CLIMATE NEXUS newsletter (12/6/2023) reports the following:

"Atmospheric River Pummels PNW: The Pacific Northwest is being pummeled by intense storms that have flooded communities and potentially left two people dead. An atmospheric river storm began hitting the region over the weekend and continued for the third straight day on Tuesday, dropping several inches of rain in parts of Washington, Oregon, and northern California. The body of an unidentified person was found in a creek outside of Portland, while another man was presumed swept away by another flooded creek. The Coast Guard also performed five rescues across the region. The town of Forks, the rainiest town in the lower 48, got more than double its previous rainfall record for December 4 after getting 3.8 inches of rain Monday. 

Climate change is amplifying the intensity of storms and amount of precipitation, thanks to warmer air being able to carry more moisture; climate change is also intensifying swings between extremely dry and extremely wet conditions in certain regions, a phenomenon known as “weather whiplash.”
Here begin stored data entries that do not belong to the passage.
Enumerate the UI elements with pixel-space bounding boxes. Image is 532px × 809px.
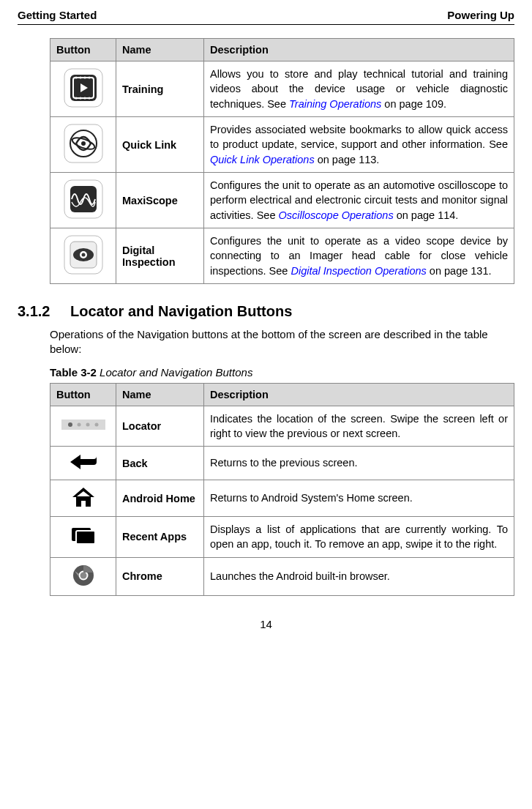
table-row: Back Returns to the previous screen. [50,447,514,480]
table-2: Button Name Description Locator Indicate… [50,383,514,596]
table-row: Digital Inspection Configures the unit t… [50,228,514,284]
page-content: Button Name Description Training Allows … [18,38,514,596]
page-number: 14 [18,618,514,630]
desc-text: on page 109. [381,98,446,110]
name-cell: Quick Link [116,117,204,173]
training-icon [63,67,104,108]
caption-bold: Table 3-2 [50,366,97,379]
button-cell [50,480,116,517]
desc-cell: Configures the unit to operate as an aut… [204,173,514,228]
link-text[interactable]: Digital Inspection Operations [291,265,426,277]
button-cell [50,517,116,558]
header-left: Getting Started [18,9,97,21]
svg-point-7 [75,97,77,100]
name-cell: Digital Inspection [116,228,204,284]
desc-text: on page 131. [427,265,492,277]
table-row: Locator Indicates the location of the sc… [50,406,514,447]
section-title: Locator and Navigation Buttons [70,303,292,320]
chrome-icon [72,564,95,587]
button-cell [50,228,116,284]
back-icon [69,452,98,471]
svg-point-6 [88,77,90,79]
desc-text: on page 114. [394,209,459,221]
svg-rect-31 [76,531,95,544]
table-1: Button Name Description Training Allows … [50,38,514,284]
svg-marker-28 [72,488,94,507]
desc-cell: Returns to Android System's Home screen. [204,480,514,517]
svg-point-34 [80,572,86,578]
name-cell: Locator [116,406,204,447]
desc-cell: Provides associated website bookmarks to… [204,117,514,173]
link-text[interactable]: Oscilloscope Operations [279,209,394,221]
section-number: 3.1.2 [18,303,70,320]
name-cell: Recent Apps [116,517,204,558]
button-cell [50,447,116,480]
desc-cell: Configures the unit to operate as a vide… [204,228,514,284]
th-name: Name [116,383,204,406]
name-cell: Training [116,61,204,117]
table-row: Recent Apps Displays a list of applicati… [50,517,514,558]
desc-text: on page 113. [315,154,380,165]
svg-point-4 [79,77,81,79]
svg-point-10 [88,97,90,100]
table-row: MaxiScope Configures the unit to operate… [50,173,514,228]
svg-point-22 [81,253,85,257]
section-heading: 3.1.2 Locator and Navigation Buttons [18,303,514,320]
name-cell: MaxiScope [116,173,204,228]
link-text[interactable]: Training Operations [289,98,381,110]
table-row: Android Home Returns to Android System's… [50,480,514,517]
svg-point-25 [77,423,80,427]
name-cell: Android Home [116,480,204,517]
th-button: Button [50,383,116,406]
link-text[interactable]: Quick Link Operations [210,154,315,165]
svg-point-8 [79,97,81,100]
button-cell [50,61,116,117]
maxiscope-icon [63,179,104,220]
th-button: Button [50,39,116,61]
desc-cell: Allows you to store and play technical t… [204,61,514,117]
svg-point-3 [75,77,77,79]
name-cell: Back [116,447,204,480]
button-cell [50,173,116,228]
header-right: Powering Up [447,9,514,21]
home-icon [71,486,96,508]
name-cell: Chrome [116,557,204,595]
desc-cell: Displays a list of applications that are… [204,517,514,558]
caption-ital: Locator and Navigation Buttons [97,366,252,379]
table-row: Quick Link Provides associated website b… [50,117,514,173]
th-desc: Description [204,383,514,406]
digital-inspection-icon [63,234,104,275]
button-cell [50,557,116,595]
svg-point-24 [68,422,72,427]
table-row: Training Allows you to store and play te… [50,61,514,117]
page-header: Getting Started Powering Up [18,9,514,25]
locator-icon [61,418,105,431]
desc-cell: Indicates the location of the screen. Sw… [204,406,514,447]
button-cell [50,117,116,173]
table-row: Chrome Launches the Android built-in bro… [50,557,514,595]
table-caption: Table 3-2 Locator and Navigation Buttons [50,366,514,379]
quick-link-icon [63,123,104,164]
svg-point-9 [83,97,86,100]
svg-point-26 [86,423,89,427]
svg-point-15 [81,141,86,146]
svg-point-27 [94,423,98,427]
desc-text: Provides associated website bookmarks to… [210,124,508,150]
paragraph: Operations of the Navigation buttons at … [50,327,514,357]
th-name: Name [116,39,204,61]
svg-point-5 [83,77,86,79]
button-cell [50,406,116,447]
desc-cell: Launches the Android built-in browser. [204,557,514,595]
desc-cell: Returns to the previous screen. [204,447,514,480]
th-desc: Description [204,39,514,61]
recent-apps-icon [69,525,98,547]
This is a GOES WEST near full disc view of the stream of warm, moist area heading into the Pacific Northwest from the tropical Pacific. It’s this unseasonably mild air which is Chicago and Midwest-bound and expected to send daytime highs surging into the 50s Thursday and Friday.

WATCH AN ANIMATED VERSION OF THIS SATELLITE IMAGERY FROM CIRA/RAMBB at Colorado State here:

2023 now certain to be the warmest year globally says Deputy Director Dr. Sam Burgess of Europe’s Copernicus Climate Change Service over the term of instrument records dating back to 1850

Burgess minced no words in a Wednesday post on “X” saying, “We can now say this with complete certainty (barring an asteroid hitting in the final three weeks of 2023)“.

The Copernicus Climate Change Service is co-located at the European Centre for Medium Range Weather Forecasts and is funded by the European Union. They conduct groundbreaking climate research and analyses.

Burgess noted that 6 months of 2023 have set warm temp records as have two seasons this year.